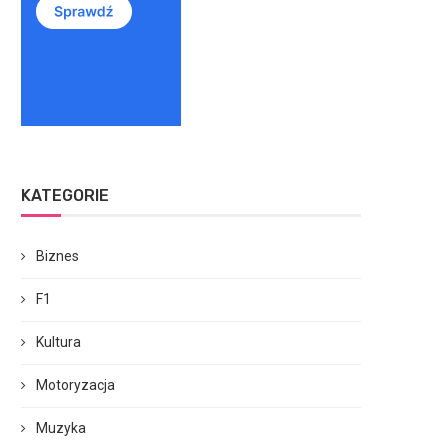
KATEGORIE
Biznes
F1
Kultura
Motoryzacja
Muzyka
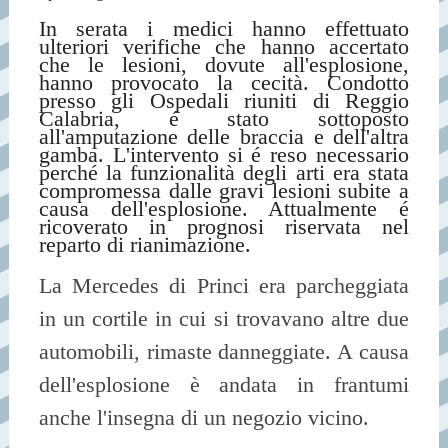
In serata i medici hanno effettuato
ulteriori verifiche che hanno accertato
che le lesioni, dovute all'esplosione,
hanno provocato la cecità. Condotto
presso gli Ospedali riuniti di Reggio
Calabria, é stato sottoposto
all'amputazione delle braccia e dell'altra
gamba. L'intervento si é reso necessario
perché la funzionalità degli arti era stata
compromessa dalle gravi lesioni subite a
causa dell'esplosione. Attualmente é
ricoverato in prognosi riservata nel
reparto di rianimazione.
La Mercedes di Princi era parcheggiata
in un cortile in cui si trovavano altre due
automobili, rimaste danneggiate. A causa
dell'esplosione è andata in frantumi
anche l'insegna di un negozio vicino.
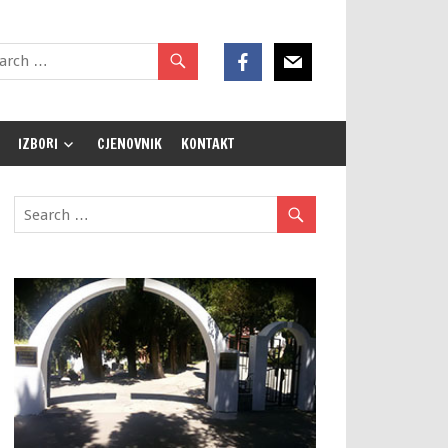
IZBORI
CJENOVNIK
KONTAKT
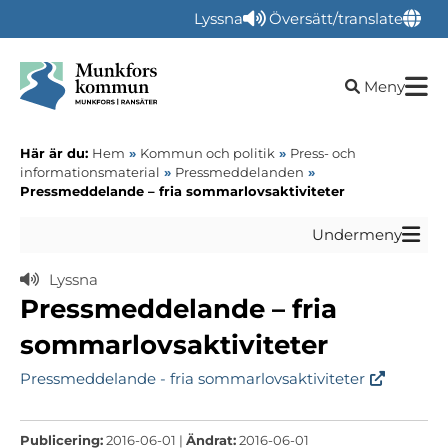
Lyssna
Översätt/translate
Öppna sökru
Meny
Här är du:
Hem
»
Kommun och politik
»
Press- och
informationsmaterial
»
Pressmeddelanden
»
Pressmeddelande – fria sommarlovsaktiviteter
Undermeny
Lyssna
Pressmeddelande – fria
sommarlovsaktiviteter
Pressmeddelande - fria sommarlovsaktiviteter
Publicering:
2016-06-01 |
Ändrat:
2016-06-01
------------------------------------------------------------------------
Check the data above line by line for the word "esplosione". State only how many lines contain it.

3